Paolo era una persona di grande umanità e disponibilità, lavoratore instancabile, artista generoso, che riusciva sempre a trovare un momento libero nella sua fitta agenda per partecipare a un convegno, per tenere un workshop, per allestire un’installazione in un piccolo paese della provincia italiana così come in una grande metropoli internazionale. Era l’anima del gruppo milanese, una famiglia allargata e variabile che, in alcuni momenti, comprende fino a 25 collaboratori, nella sede della Fabbrica del Vapore in via Paolo Sarpi.

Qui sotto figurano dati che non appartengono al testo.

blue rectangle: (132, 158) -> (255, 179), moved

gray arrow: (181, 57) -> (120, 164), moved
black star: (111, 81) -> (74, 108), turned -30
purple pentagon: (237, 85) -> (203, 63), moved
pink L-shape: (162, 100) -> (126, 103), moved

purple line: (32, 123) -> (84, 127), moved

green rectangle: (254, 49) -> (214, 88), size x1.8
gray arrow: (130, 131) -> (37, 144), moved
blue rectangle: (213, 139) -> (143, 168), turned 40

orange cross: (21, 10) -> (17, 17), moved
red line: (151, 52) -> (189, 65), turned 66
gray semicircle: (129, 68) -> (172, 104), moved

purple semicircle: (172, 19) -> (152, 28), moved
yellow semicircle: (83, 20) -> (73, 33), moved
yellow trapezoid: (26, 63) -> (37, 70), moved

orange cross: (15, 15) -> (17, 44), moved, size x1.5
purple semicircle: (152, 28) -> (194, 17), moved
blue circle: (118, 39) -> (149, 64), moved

Un artista e al tempo stesso un teorico: basti pensare all’attività di docente, amatissimo dagli studenti, presso l’Accademia di Belle Arti di Brera, dove ha diretto per anni il dipartimento di progettazione e arti applicate, ma anche ai suoi testi, ai contributi critici, agli interventi spesso polemici e propositivi, come il libro L’arte fuori di sé – scritto con Andrea Balzola e pubblicato da Feltrinelli nel 2011 – che ha come sottotitolo Un manifesto per l’età post-tecnologica, pamphlet e al tempo stesso un lucido saggio teorico e metodologico sulla politica dell’arte e della comunicazione.

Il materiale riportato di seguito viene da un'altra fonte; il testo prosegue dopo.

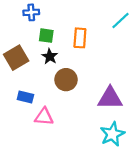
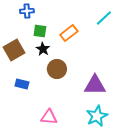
orange rectangle: (80, 38) -> (69, 33), turned 48
pink triangle: (44, 117) -> (49, 117), moved

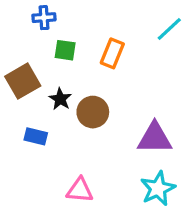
orange rectangle: (69, 33) -> (112, 53), turned -30
black star: (43, 49) -> (60, 99), moved

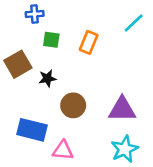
black star: (60, 99) -> (47, 78), turned 30
brown circle: (93, 112) -> (73, 105), moved
blue rectangle: (36, 136) -> (32, 130), moved, size x1.6

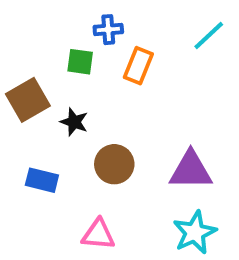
blue cross: (35, 14) -> (108, 30), moved
black star: (47, 78) -> (74, 122), turned 30
blue rectangle: (32, 130) -> (42, 180), moved, size x0.7

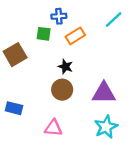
orange rectangle: (138, 66) -> (75, 36), turned 36
black star: (74, 122) -> (65, 67), moved
blue rectangle: (42, 180) -> (14, 108), moved

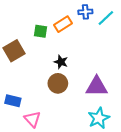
blue cross: (59, 16) -> (85, 12), moved
orange rectangle: (75, 36) -> (63, 24), moved
pink triangle: (53, 128) -> (32, 119), moved, turned 42

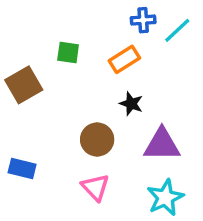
orange rectangle: (63, 24) -> (124, 59), moved
black star: (61, 62) -> (131, 104), moved
pink triangle: (32, 119) -> (95, 187), moved

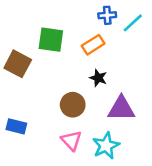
green square: (68, 53) -> (51, 40), size x1.5
brown square: (24, 85) -> (18, 64), turned -32
cyan star: (165, 197) -> (106, 146), moved

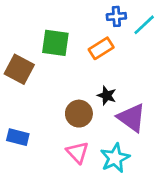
black star: (98, 78) -> (107, 96), moved
purple triangle: (121, 109) -> (132, 118), turned 36

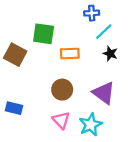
cyan line: (144, 25) -> (104, 32), moved
orange rectangle: (101, 48) -> (70, 54), moved, turned 30
black star: (107, 96) -> (110, 54), moved

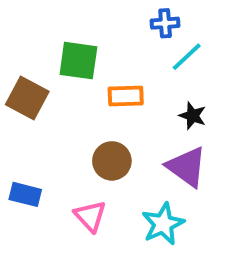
black star: (110, 54) -> (193, 116), moved
pink triangle: (61, 120) -> (90, 216), moved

In una nostra conversazione pubblicata nel libro Tracce, sguardi e altri pensieri, allegato al doppio dvd edito da Feltrinelli nel 2007, Paolo verso la fine osservava: «L’odierna filosofia dell’arte contemporanea predica un élitarismo insopportabile: gli artisti devono essere comprensibili solo da un pubblico di eletti, specialisti. La massa è considerata persa nei meandri del sistema tecnologico, irrecuperabile dall’assopimento mediatico in cui si trova. È una strada completamente sbagliata. Con queste persone dobbiamo invece riaprire un dialogo, un rapporto che troppo a lungo è stato disdegnato dalle avanguardie artistiche. Abbiamo gli strumenti potenziali per farlo. Occorre avere la coscienza su che ruolo gioca in questa epoca l’arte, di quale responsabilità si carica la figura dell’artista, individuale o collettivo che sia, di fronte alle emergenze, spesso drammatiche cui ci troviamo di fronte. E di conseguenza trovare gli elementi e le modalità per riaprire una complicità profonda tra arte e società».
Infinitamente curioso, attento, meticoloso, creativo, Paolo Rosa non ha mai avuto la velleità del front man, ha sempre usato il «noi», anche quando ha firmato come regista l’originale lungometraggio Il mnemonista(2000) – lirico film saggio basato su un’affascinante narrazione non-lineare, viaggio nella mente di un personaggio realmente esistito, il celebre caso clinico studiato da Lurija – lo ha considerato opera collettiva, come è a tutti gli effetti, credendo in un gioco di squadra. Da ora però, dopo aver perduto il suo centravanti, la squadra di Studio Azzurro non sarà la stessa.